Bond Funds Continue to Dominate in December

Bond funds saw inflows of $29 billion in December, according to Strategic Insight (SI), an Asset International company.

Though SI called the monthly intake moderate compared to prior months, it still contributed to the record inflows reported for bond funds for the year (see “Bond Funds See Record Inflows in 2009”).

In contrast, U.S. equity funds saw a net outflow of $300 million in December, while international equity funds took in $8 billion. Assets in money-market funds increased $5 billion during the month, and emerging market funds garnered a net inflow of about $3 billion.

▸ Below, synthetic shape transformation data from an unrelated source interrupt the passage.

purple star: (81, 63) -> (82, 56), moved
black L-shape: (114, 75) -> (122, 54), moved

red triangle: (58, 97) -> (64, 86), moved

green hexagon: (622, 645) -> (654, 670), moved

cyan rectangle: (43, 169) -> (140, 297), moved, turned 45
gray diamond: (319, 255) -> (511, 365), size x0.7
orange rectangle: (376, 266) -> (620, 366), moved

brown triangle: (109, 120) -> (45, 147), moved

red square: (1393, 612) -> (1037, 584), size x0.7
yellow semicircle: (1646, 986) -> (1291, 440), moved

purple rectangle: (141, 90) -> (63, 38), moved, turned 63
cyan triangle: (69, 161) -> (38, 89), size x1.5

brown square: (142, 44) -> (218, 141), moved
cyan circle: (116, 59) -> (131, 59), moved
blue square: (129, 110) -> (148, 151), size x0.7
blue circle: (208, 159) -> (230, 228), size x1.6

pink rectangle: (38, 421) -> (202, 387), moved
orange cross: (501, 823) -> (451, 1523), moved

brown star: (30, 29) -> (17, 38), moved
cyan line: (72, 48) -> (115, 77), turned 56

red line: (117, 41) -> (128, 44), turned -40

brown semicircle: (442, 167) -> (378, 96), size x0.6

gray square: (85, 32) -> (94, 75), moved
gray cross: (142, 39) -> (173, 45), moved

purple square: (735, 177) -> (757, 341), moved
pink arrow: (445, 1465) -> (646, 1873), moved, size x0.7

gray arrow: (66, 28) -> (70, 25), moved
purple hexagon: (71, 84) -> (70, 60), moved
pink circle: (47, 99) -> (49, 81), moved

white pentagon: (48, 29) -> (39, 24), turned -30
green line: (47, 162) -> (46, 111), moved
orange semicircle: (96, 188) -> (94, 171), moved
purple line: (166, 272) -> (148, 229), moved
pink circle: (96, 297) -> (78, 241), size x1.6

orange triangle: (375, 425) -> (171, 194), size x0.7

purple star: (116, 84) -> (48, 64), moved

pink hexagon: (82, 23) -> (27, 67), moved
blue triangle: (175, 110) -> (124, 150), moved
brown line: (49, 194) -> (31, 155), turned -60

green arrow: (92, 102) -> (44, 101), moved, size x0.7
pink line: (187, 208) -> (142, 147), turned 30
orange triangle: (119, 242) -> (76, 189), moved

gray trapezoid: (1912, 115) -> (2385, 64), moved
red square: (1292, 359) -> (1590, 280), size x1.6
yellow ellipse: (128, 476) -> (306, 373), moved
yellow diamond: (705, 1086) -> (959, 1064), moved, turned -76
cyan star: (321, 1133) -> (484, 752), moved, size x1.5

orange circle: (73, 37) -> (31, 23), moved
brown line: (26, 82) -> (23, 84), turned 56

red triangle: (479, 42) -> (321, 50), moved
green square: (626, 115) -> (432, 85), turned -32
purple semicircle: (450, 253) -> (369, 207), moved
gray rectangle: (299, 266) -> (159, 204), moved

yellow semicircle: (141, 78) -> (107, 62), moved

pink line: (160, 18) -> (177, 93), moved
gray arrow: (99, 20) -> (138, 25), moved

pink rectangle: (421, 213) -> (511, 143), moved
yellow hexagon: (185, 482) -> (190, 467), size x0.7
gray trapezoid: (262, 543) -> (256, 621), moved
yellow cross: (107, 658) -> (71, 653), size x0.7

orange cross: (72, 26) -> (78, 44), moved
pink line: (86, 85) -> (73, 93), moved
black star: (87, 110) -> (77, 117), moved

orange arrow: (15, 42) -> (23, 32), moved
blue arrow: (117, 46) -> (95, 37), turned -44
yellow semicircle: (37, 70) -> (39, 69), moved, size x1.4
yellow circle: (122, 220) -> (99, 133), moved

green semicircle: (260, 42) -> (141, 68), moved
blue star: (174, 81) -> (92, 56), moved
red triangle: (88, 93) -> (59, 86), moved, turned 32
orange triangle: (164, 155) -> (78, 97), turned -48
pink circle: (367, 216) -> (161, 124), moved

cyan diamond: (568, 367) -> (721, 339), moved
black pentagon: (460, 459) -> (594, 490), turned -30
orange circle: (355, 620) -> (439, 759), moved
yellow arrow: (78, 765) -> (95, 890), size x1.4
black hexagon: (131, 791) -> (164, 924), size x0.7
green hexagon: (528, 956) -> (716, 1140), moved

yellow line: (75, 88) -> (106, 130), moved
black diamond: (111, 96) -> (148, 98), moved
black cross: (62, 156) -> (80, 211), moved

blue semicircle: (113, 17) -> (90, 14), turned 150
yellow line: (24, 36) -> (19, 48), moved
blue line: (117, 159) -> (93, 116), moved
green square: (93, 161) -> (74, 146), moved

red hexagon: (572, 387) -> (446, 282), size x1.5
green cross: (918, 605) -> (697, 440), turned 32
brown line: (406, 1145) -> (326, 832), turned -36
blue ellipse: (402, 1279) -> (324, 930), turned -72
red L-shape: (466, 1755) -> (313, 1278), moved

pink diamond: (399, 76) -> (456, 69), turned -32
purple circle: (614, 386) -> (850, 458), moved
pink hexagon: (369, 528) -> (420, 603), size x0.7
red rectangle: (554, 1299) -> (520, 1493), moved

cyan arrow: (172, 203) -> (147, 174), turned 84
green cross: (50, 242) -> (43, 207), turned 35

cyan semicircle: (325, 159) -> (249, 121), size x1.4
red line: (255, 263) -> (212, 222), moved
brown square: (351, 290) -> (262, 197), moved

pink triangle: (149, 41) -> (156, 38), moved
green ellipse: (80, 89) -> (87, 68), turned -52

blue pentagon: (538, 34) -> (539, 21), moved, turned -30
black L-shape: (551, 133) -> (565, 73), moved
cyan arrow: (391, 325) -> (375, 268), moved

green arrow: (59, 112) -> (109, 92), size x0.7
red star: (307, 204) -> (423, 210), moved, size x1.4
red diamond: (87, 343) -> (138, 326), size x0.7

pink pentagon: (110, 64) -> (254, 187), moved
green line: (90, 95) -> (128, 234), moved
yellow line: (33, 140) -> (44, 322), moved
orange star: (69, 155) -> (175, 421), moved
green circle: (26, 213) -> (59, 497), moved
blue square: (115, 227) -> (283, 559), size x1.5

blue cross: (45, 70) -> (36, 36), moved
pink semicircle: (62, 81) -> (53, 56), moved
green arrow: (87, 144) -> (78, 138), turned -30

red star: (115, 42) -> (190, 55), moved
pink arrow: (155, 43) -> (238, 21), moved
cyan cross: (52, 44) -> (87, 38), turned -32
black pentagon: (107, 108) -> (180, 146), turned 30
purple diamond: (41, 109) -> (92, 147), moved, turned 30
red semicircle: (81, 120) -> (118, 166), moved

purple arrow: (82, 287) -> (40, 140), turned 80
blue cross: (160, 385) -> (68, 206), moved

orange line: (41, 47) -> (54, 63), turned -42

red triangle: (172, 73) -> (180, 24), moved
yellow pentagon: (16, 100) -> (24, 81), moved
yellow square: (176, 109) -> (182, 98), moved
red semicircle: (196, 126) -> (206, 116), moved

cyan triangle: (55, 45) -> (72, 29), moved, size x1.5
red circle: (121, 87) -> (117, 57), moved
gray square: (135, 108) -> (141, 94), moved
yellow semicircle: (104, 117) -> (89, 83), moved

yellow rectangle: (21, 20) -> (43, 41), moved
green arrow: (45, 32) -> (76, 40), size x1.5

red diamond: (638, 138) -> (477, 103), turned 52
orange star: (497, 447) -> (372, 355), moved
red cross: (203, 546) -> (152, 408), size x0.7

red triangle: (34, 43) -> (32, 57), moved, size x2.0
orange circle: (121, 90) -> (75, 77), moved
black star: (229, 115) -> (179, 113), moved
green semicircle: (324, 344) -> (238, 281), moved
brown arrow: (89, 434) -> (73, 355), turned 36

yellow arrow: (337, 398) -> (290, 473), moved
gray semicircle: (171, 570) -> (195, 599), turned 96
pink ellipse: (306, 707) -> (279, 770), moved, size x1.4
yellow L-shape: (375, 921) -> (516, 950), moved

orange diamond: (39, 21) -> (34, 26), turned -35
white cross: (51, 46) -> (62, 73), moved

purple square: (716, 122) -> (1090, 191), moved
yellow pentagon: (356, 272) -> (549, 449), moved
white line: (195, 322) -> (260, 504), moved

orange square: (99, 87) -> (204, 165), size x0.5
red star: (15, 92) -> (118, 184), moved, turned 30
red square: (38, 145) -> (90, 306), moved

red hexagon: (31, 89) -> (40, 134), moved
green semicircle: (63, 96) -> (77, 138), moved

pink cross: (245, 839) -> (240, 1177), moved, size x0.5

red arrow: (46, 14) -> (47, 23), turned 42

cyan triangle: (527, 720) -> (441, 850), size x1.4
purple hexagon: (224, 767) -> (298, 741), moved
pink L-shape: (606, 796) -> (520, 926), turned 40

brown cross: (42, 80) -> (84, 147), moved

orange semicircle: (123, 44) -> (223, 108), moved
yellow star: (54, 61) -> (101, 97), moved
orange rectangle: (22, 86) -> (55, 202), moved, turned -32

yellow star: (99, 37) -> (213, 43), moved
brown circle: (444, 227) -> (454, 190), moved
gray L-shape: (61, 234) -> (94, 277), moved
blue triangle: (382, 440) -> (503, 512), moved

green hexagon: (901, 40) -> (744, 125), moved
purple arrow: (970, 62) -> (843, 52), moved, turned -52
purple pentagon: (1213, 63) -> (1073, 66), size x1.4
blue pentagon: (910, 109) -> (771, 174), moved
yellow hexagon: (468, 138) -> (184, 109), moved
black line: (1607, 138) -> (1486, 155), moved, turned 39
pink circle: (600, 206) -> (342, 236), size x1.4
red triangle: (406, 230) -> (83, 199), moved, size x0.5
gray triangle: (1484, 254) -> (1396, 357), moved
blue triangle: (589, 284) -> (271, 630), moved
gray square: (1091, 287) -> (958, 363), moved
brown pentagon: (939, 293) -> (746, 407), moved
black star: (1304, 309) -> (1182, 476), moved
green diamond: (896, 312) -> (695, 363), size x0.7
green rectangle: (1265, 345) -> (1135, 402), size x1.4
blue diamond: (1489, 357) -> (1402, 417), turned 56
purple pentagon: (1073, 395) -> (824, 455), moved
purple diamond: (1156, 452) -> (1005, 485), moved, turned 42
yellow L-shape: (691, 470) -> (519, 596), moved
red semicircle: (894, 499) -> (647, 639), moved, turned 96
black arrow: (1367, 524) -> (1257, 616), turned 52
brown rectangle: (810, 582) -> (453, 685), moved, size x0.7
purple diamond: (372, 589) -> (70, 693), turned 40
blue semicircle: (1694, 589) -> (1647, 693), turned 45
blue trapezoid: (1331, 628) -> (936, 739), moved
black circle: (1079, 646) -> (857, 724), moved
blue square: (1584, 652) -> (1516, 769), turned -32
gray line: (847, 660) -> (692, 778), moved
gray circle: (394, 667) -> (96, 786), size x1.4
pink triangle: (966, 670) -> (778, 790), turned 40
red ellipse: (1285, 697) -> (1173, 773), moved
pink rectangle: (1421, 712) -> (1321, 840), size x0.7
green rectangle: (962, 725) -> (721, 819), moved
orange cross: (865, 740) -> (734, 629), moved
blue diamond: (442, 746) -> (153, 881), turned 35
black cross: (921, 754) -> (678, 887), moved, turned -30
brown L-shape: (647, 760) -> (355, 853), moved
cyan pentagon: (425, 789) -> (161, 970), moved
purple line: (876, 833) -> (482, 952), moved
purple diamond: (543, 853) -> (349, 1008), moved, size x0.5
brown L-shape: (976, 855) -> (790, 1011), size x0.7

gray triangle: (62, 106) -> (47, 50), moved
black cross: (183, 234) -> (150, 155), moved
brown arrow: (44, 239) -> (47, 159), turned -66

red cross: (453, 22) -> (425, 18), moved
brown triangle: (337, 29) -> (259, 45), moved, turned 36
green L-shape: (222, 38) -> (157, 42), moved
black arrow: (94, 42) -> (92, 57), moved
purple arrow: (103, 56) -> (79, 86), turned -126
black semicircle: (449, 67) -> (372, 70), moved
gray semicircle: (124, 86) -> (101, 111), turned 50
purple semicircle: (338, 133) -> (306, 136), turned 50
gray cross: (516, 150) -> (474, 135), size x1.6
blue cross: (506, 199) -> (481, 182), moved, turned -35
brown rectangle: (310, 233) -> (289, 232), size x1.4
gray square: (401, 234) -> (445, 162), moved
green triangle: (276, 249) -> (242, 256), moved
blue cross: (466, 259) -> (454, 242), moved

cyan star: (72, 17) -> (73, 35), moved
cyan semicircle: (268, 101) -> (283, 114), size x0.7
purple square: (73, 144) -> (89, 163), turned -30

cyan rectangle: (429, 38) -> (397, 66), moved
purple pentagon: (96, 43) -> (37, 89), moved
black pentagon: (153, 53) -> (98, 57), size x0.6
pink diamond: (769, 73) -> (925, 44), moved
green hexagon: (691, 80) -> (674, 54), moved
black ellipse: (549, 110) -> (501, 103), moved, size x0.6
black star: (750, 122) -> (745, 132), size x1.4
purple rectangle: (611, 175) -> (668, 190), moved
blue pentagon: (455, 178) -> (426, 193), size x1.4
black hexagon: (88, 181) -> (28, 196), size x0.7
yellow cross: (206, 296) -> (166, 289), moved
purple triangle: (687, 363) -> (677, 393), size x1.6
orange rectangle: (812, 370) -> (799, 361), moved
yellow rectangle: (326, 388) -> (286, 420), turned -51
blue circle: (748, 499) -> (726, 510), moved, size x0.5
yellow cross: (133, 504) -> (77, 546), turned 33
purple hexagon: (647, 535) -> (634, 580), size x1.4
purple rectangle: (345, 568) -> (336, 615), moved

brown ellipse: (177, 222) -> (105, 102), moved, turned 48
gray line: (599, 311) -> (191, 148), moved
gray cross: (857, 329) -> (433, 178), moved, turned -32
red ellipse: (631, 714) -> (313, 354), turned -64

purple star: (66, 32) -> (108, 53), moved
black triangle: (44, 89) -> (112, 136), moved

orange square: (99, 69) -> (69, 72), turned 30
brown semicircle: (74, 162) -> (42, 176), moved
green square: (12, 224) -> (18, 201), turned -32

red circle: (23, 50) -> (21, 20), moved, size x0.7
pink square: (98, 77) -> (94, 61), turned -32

According to SI’s Monthly Fund Industry Review, among smaller-size managers of long-term funds, those that led in total long-term fund flows in December were Van Eck, Manning & Napier, Rydex Investments, International Value Advisors, Sentinel Asset Management, Transamerica Asset Management, and RidgeWorth Capital.

Among the largest firms (firms with more than $20 billion in long-term fund assets under management), those garnering the most long-term fund flows were BlackRock ($8.5 billion; the firm’s acquisition of Barclays Global Investors completed at the beginning of the month, hence this number includes flows into both traditional funds and the iShares ETFs); PIMCO / Allianz Global ($8 billion); Vanguard ($7.6 billion); JPMorgan ($3 billion); SEI ($2.3 billion); State Street Global Advisors ($2.3 billion); Franklin Templeton ($2 billion); and T. Rowe Price ($1.5 billion).

SI said ETF/ETN flow volumes reached their highest levels since December 2008, totaling $30 billion, and were propelled by S&P 500 Index, US Dollar bullish, Large-Cap (Value and Growth), Small Blend, and Utilities funds.